Inspired by epidemiology, team develops model to predict flooding

Shutterstock.com / Paul Kulinich

Inspired by the same modeling and mathematical laws used to predict the spread of pandemics, researchers at Texas A&M University have created a model to accurately forecast the spread and recession process of floodwaters in urban road networks. With this new approach, researchers have created a simple and powerful mathematical approach to a complex problem.

“We were inspired by the fact that the spread of epidemics and pandemics in communities has been studied by people in health sciences and epidemiology and other fields, and they have identified some principles and rules that govern the spread process in complex social networks,” said Ali Mostafavi, associate professor in the Zachry Department of Civil & Environmental Engineering. “So we ask ourselves, are these spreading processes the same for the spread of flooding in cities? We tested that, and surprisingly, we found that the answer is yes.”

The findings of this study were recently published in Nature Scientific Reports.

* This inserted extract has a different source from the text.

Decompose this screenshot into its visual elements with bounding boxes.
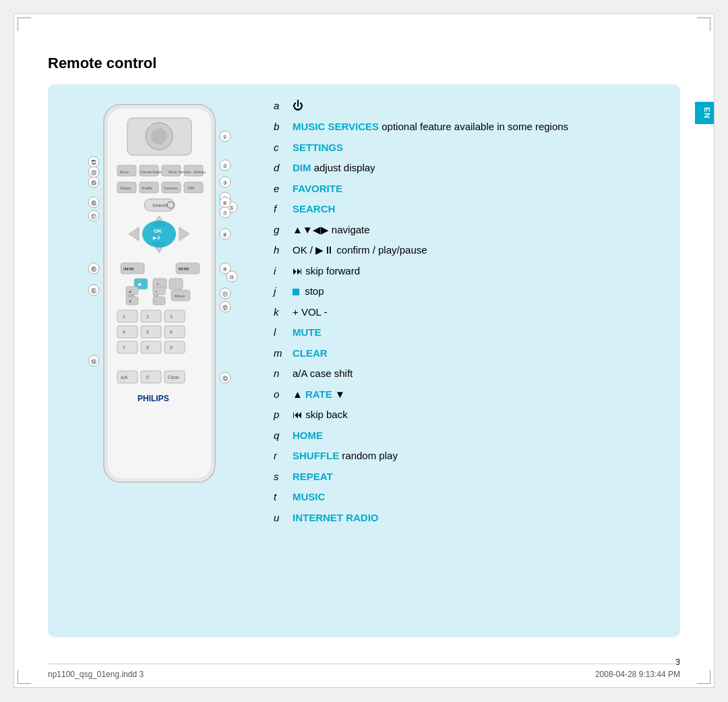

The contagion model, Susceptible-Exposed-Infected-Recovered (SEIR), is used to mathematically model the spread of infectious diseases. In relation to flooding, Mostafavi and his team integrated the SEIR model with the network spread process in which the probability of flooding of a road segment depends on the degree to which the nearby road segments are flooded.

In the context of flooding, susceptible is a road that can be flooded because it is in a flood plain; exposed is a road that has flooding due to rainwater or overflow from a nearby channel; infected is a road that is flooded and cannot be used; and recovered is a road where the floodwater has receded.

The research team verified the model’s use with high-resolution historical data of road flooding in Harris County during Hurricane Harvey in 2017. The results show that the model can monitor and predict the evolution of flooded roads over time.

“The power of this approach is it offers a simple and powerful mathematical approach and provides great potential to support emergency managers, public officials, residents, first responders and other decision makers for flood forecast in road networks,” Mostafavi said.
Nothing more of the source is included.